My worry here is that PCI DSS compliance will eventually require
TLS_FALLBACK_SCSV support (in the sense that you have to write up an
excuse for an exception) once Microsoft ISS implements it.  If that
happens, we are in a bit of pain, considering the release schedules we
have with OpenJDK.

>>> I looked back the approach we used to support
>>> TLS_EMPTY_RENEGOTIATION_INFO_SCSV (RFC 5746).
>>> TLS_EMPTY_RENEGOTIATION_INFO_SCSV is treated as a cipher suite.
>>> Application can configure to enabled or disable this special cipher
>>> suite as normal:
>>>     SSLSocket.setEnabledCipherSuites(String[] suites)
>>>     SSSEngine.setEnabledCipherSuites(String[] suites)
>>>
>>> What do you think if we use TLS_FALLBACK_SCSV as a cipher suite? If the
>>> enabled cipher suite list contains this cipher suites, client would send
>>> this cipher suite in ClientHello request.
>>
>> We absolutely have to prevent that application developers set this SCSV
>> by accident.  Developers feel tempted to set TLS_FALLBACK_SCSV to
>> increase security, but this is very wrong.  Things will appear to work
>> just fine right now, but if the server side ever upgrades to TLS 1.3,
>> the handshake will fail to work (I called this a “time bomb” in the IETF
>> TLS WG discussion, because that's what it is).  Questions on the OpenSSL
>> mailing list (and misleading advice in response) show that this is a
>> real problem.
>>
>> My hope is that with a new API, the risk that developers enable this
>> accidentally is reduced.  It makes it also more transparent to code reviews.
>>
> It depends.  In other side, as would decrease the transparent for system
> administrators.

I'm sorry, the key point I'm trying to bring across here is that this is
*not* a configuration issue.  System administrators must not configure
TLS_FALLBACK_SCSV.  The *only* valid use for TLS_FALLBACK_SCSV is in
this code sequence:

  1. Code makes a TLS connection with all supported protocols,
     without sending TLS_FALLBACK_SCSV.

  2. Code catches a handshake-related exception.

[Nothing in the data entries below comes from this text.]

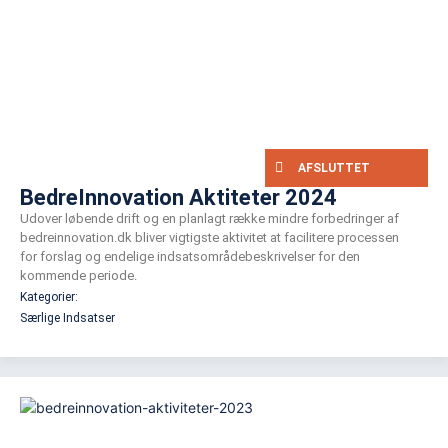
AFSLUTTET
BedreInnovation Aktiteter 2024
Udover løbende drift og en planlagt række mindre forbedringer af
bedreinnovation.dk bliver vigtigste aktivitet at facilitere processen
for forslag og endelige indsatsområdebeskrivelser for den
kommende periode.
Kategorier:
Særlige Indsatser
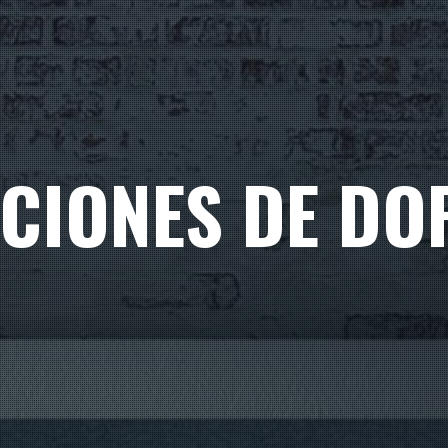
CIONES DE DO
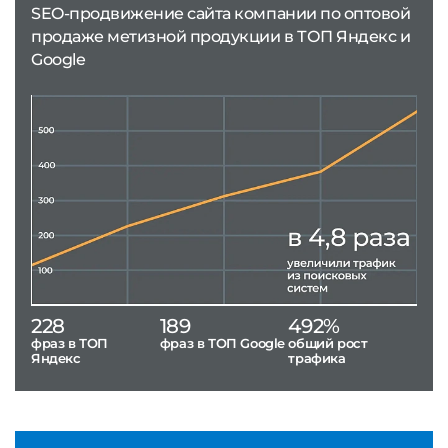
SEO-продвижение сайта компании по оптовой
продаже метизной продукции в ТОП Яндекс и
Google
228
189
492%
фраз в ТОП
фраз в ТОП Google
общий рост
Яндекс
трафика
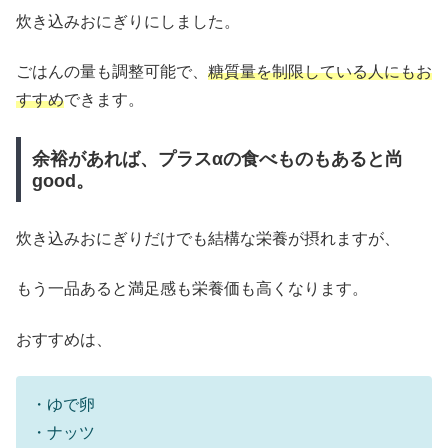
炊き込みおにぎりにしました。
ごはんの量も調整可能で、
糖質量を制限している人にもお
すすめ
できます。
余裕があれば、プラスαの食べものもあると尚
good。
炊き込みおにぎりだけでも結構な栄養が摂れますが、
もう一品あると満足感も栄養価も高くなります。
おすすめは、
・ゆで卵
・ナッツ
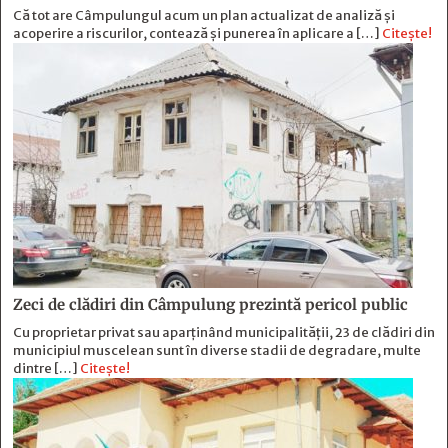
Că tot are Câmpulungul acum un plan actualizat de analiză și
acoperire a riscurilor, contează și punerea în aplicare a […]
Citește!
Zeci de clădiri din Câmpulung prezintă pericol public
Cu proprietar privat sau aparținând municipalității, 23 de clădiri din
municipiul muscelean sunt în diverse stadii de degradare, multe
dintre […]
Citește!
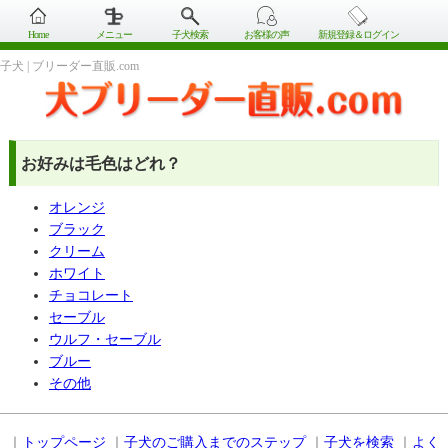
Home
メニュー
子犬検索
お客様の声
新規登録＆ログイン
子犬 | ブリーダー直販.com
お好みは毛色はどれ？
オレンジ
ブラック
クリーム
ホワイト
チョコレート
セーブル
ウルフ・セーブル
ブルー
その他
｜
トップページ
｜
子犬のご購入までのステップ
｜
子犬を検索
｜
よく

  3. Code retries the handshake, this time with a subset of the
     supported protocols, and sets TLS_FALLBACK_SCSV.

If the system administrator has a way to configure TLS_FALLBACK_SCSV,
this code sequence breaks because the first step *must not* send
TLS_FALLBACK_SCSV for forward compatibility with TLS 1.3.

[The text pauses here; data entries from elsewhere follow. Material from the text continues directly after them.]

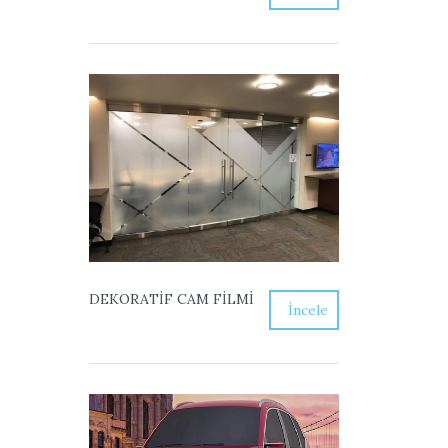
DEKORATİF CAM FİLMİ
İncele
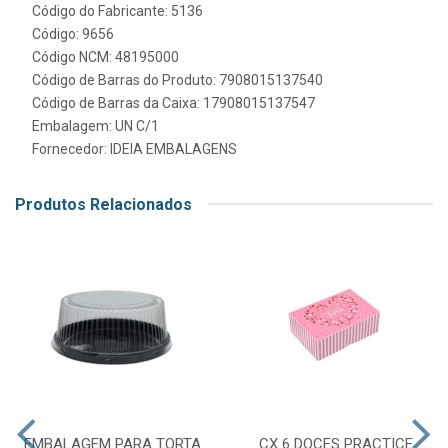
Código do Fabricante: 5136
Código: 9656
Código NCM: 48195000
Código de Barras do Produto: 7908015137540
Código de Barras da Caixa: 17908015137547
Embalagem: UN C/1
Fornecedor:
IDEIA EMBALAGENS
Produtos Relacionados
EMBALAGEM PARA TORTA
CX 6 DOCES PRACTICE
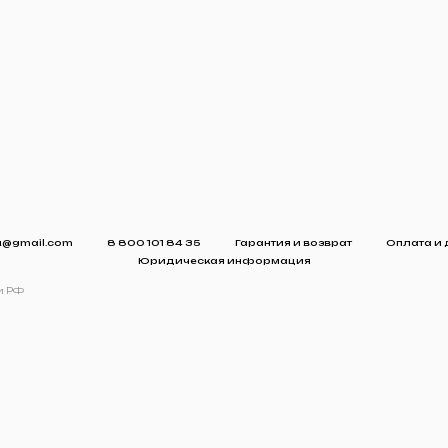
ru@gmail.com
8 800 101 84 35
Гарантия и возврат
Оплата и 
Юридическая информация
и РФ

Or, more relevant to typical Java clients, code which doesn't do step 2
and 3 must not send TLS_FALLBACK_SCSV, ever.  This is an absolute fringe
feature, and the only use case we might ever encounter could be
self-testing of the server-side support.

Past experience with the OpenSSL implementation suggests that developers
are eternally tempted to get this wrong.  That's why I don't want to
turn it into a cipher suite, so that it's more likely that developers
read the Javadoc warning before activating this.

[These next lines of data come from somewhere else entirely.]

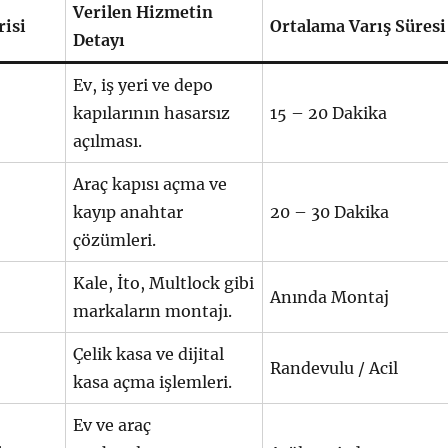
Verilen Hizmetin
isi
Ortalama Varış Süresi
Detayı
Ev, iş yeri ve depo
kapılarının hasarsız
15 – 20 Dakika
açılması.
Araç kapısı açma ve
kayıp anahtar
20 – 30 Dakika
çözümleri.
Kale, İto, Multlock gibi
Anında Montaj
markaların montajı.
Çelik kasa ve dijital
Randevulu / Acil
kasa açma işlemleri.
Ev ve araç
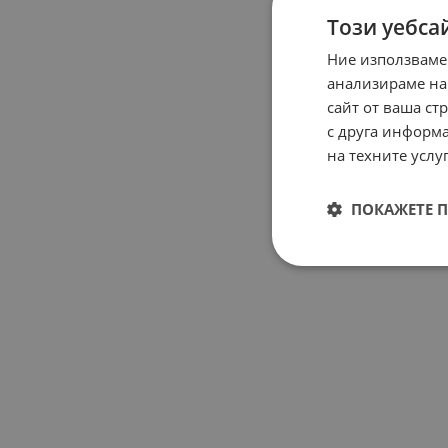
Този уебса
Ние използваме
анализираме на
сайт от ваша ст
с друга информа
на техните услуг
ПОКАЖЕТЕ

>>> If it is OK, may not need to define new public APIs any more.  As make
>>> it possible if this implementation is needed to backport to previous
>>> releases (In general, no APIs changes are allowed in JDK update releases).
>>
>> I plan to backport only the server part, the client part is mostly there
>> for testing purposes.
>>
> I would suggest to keep the JSSE APIs simple and small.  If an public
> API is required to turn on/off TLS_FALLBACK_SCSV, using cipher suite is
> an easy-to-use approach.

I'm worried that it's too error-prone and will result in broken Java
clients because developers pick up incorrect advice somewhere that they
have to set TLS_FALLBACK_SCSV (for example, there already posts on the
web which confuse it with TLS_EMPTY_RENEGOTIATION_INFO_SCSV).